On comprend mieux quand on sait que le 13 juin, les scientifiques ont enregistré une fonte colossale de deux milliards de tonnes de glace en l’espace de 24 heures (!) au Groenland (ce qui équivaut à 2 km3 réduits petit à petit en eau). La veille, 712.000 km2 de la surface du Groenland avaient fondu, soit plus de 470.000 km2 de plus qu’à la même date en 2018. Ce chiffre était également supérieur de 600.000 km2 à la moyenne 2010. Cette fonte record et précoce de la calotte glaciaire qui recouvre une grande partie de la grande île de l’Arctique s’explique par des températures anormalement élevées ces derniers jours.  
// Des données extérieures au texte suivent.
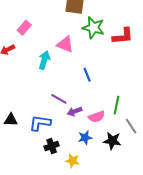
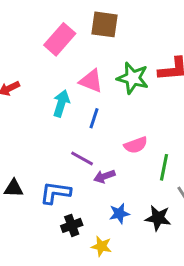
pink rectangle: (24, 28) -> (60, 39), moved, size x1.5
green star: (93, 28) -> (133, 78), moved
blue line: (87, 75) -> (94, 118), moved, turned 40
pink semicircle: (97, 117) -> (136, 145), moved

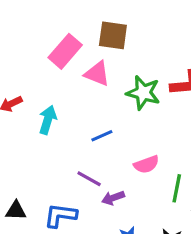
pink triangle: (91, 81) -> (97, 74), moved
cyan arrow: (61, 103) -> (48, 120), moved
blue line: (94, 118) -> (102, 136), turned 48

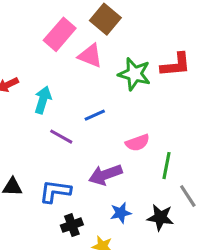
brown square: (113, 35) -> (105, 19), turned 32
purple line: (89, 179) -> (61, 137), moved
purple arrow: (113, 198) -> (105, 175), size x1.5

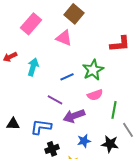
pink rectangle: (60, 34) -> (31, 24), moved
green star: (134, 74) -> (93, 70), moved, turned 30
purple line: (61, 137) -> (55, 100), moved

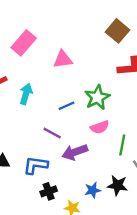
brown square: (74, 14) -> (118, 31), moved
pink triangle: (64, 38) -> (63, 59), turned -30
blue star: (84, 141) -> (93, 190), moved

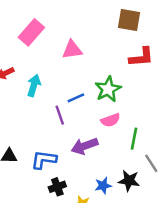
brown square: (118, 31) -> (129, 20), turned -30
purple line: (52, 133) -> (60, 115), moved, turned 42

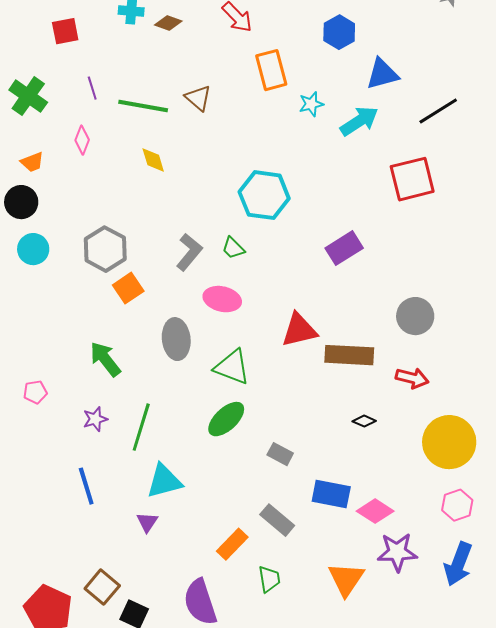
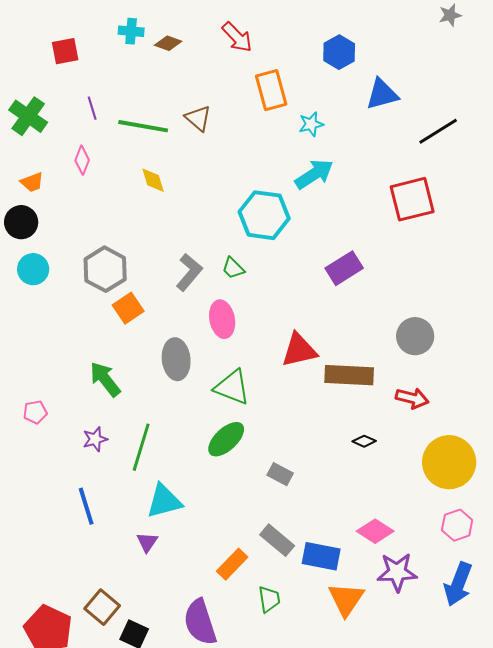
cyan arrow: (359, 121) -> (314, 174), moved
pink ellipse: (222, 299) -> (222, 319), turned 66
blue rectangle: (331, 494) -> (321, 556), moved

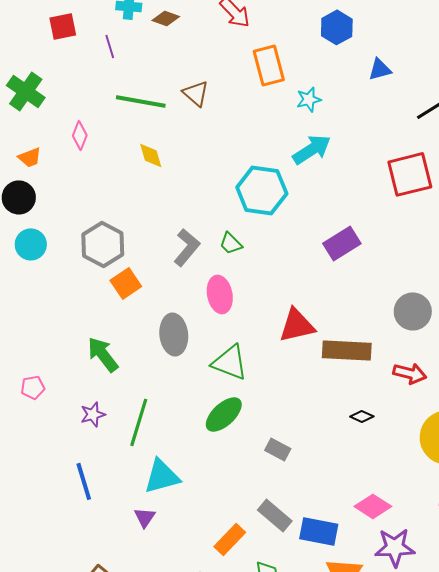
blue triangle: (382, 94) -> (380, 69), size x0.7
purple line: (92, 108) -> (110, 46), moved

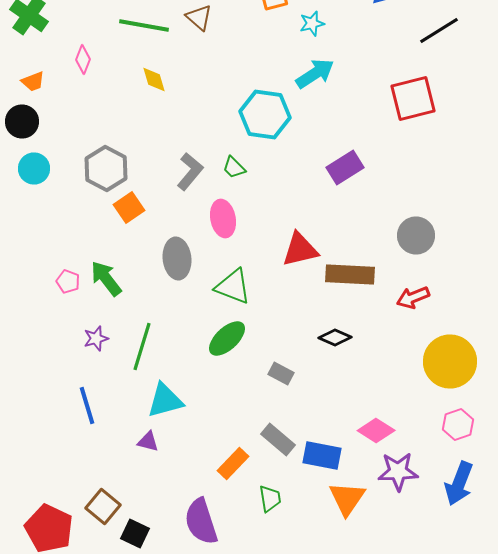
red arrow: (410, 373) -> (413, 298), turned 144
pink pentagon: (33, 387) -> (68, 282), moved, turned 30
black diamond: (362, 416) -> (335, 338), moved, size x1.4
purple triangle: (145, 517) -> (148, 442), turned -50

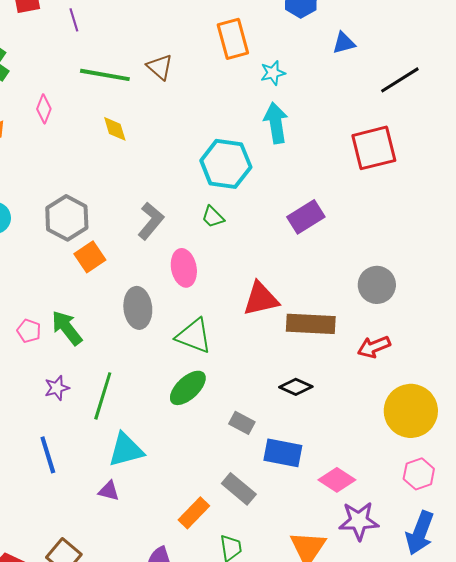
cyan arrow: (315, 74) -> (276, 123), turned -66
green trapezoid: (234, 168) -> (213, 217), moved
blue rectangle: (322, 456) -> (283, 453), moved

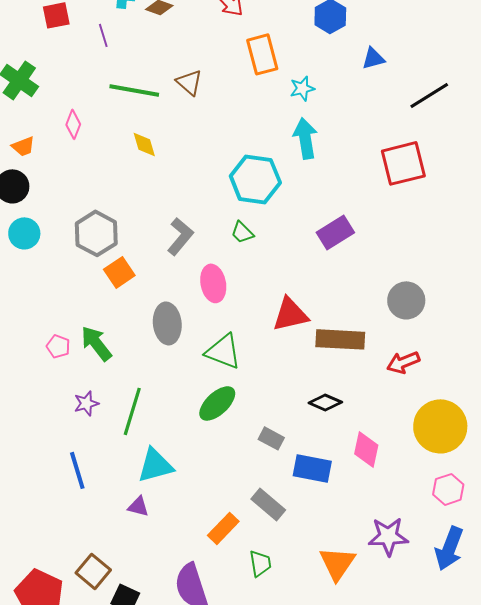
pink diamond: (337, 480) -> (366, 449), moved, turned 69

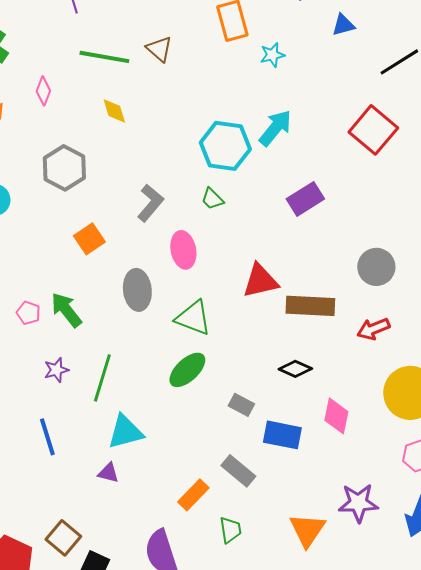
cyan arrow: (305, 138) -> (275, 128), moved, turned 48
red square: (403, 163) -> (373, 130), turned -36
gray hexagon: (96, 233) -> (64, 168), moved

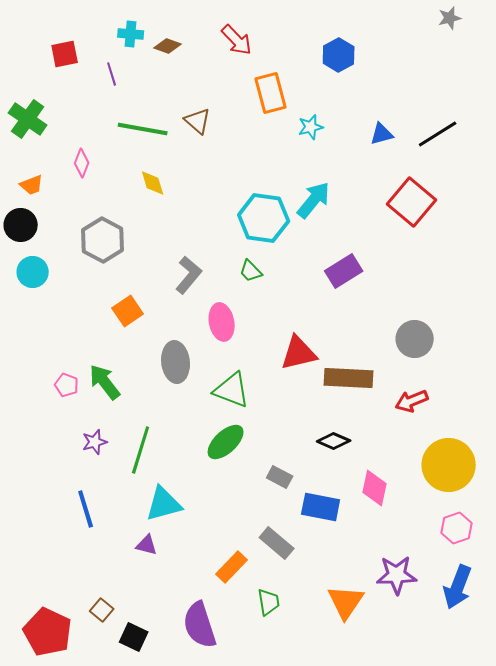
blue triangle: (343, 25) -> (382, 134), moved
brown square: (63, 538) -> (102, 610), size x0.7

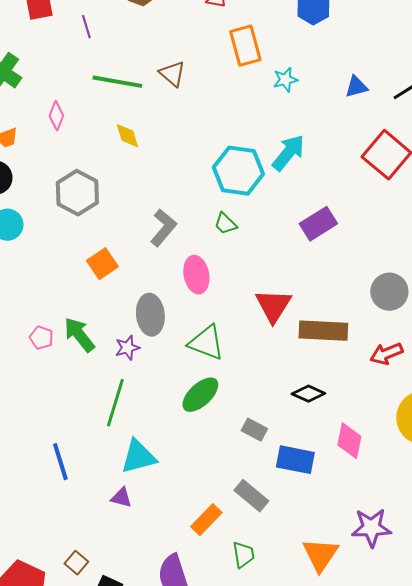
red triangle: (299, 353) -> (273, 306), turned -45
purple star: (95, 442) -> (127, 348), moved

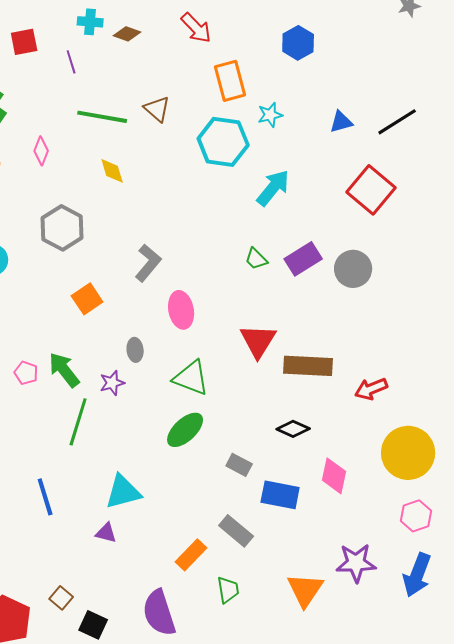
cyan hexagon: (238, 171) -> (223, 142), moved
green trapezoid: (225, 224) -> (256, 259), moved
gray circle: (389, 292) -> (353, 269), moved
gray ellipse: (150, 315) -> (135, 350), size x0.6
green line: (115, 403) -> (78, 422), moved

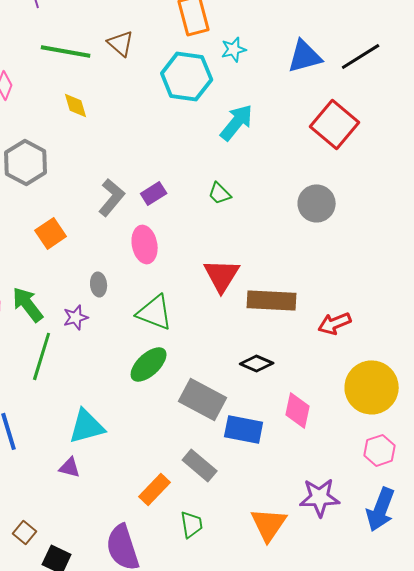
blue triangle: (341, 122) -> (305, 56), size x1.5
purple rectangle: (303, 259) -> (154, 193), moved, size x0.7
gray rectangle: (239, 465) -> (203, 399), size x1.8

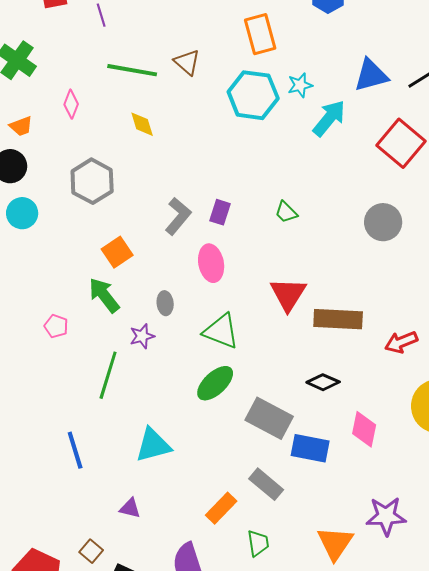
cyan star: (234, 49) -> (300, 85), moved
cyan arrow: (237, 122) -> (329, 118), moved
purple rectangle: (154, 193) -> (220, 212), turned -40
green arrow: (28, 304) -> (104, 295), moved
purple triangle: (70, 467) -> (130, 508), moved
L’Institut météorologique danois (le Groenland dépend du Danemark, NDLR) a annoncé le mois dernier que la saison de fonte avait débuté près d’un mois plus tôt que prévu et la deuxième plus ancienne enregistrée depuis 1980. « Cela a déclenché une fonte généralisée qui a atteint environ 45 % de la calotte glaciaire« , a notamment expliqué à Euronews Marco Tedesco, chercheur à l’Université de Columbia à New York.

De nombreuses régions du monde ont connu des phénomènes météorologiques extrêmes liés au changement climatique, tels que les vagues de chaleur qui frappent actuellement l’Inde ou la Namibie, les inondations en Chine et les violents orages de l’Europe ces derniers jours.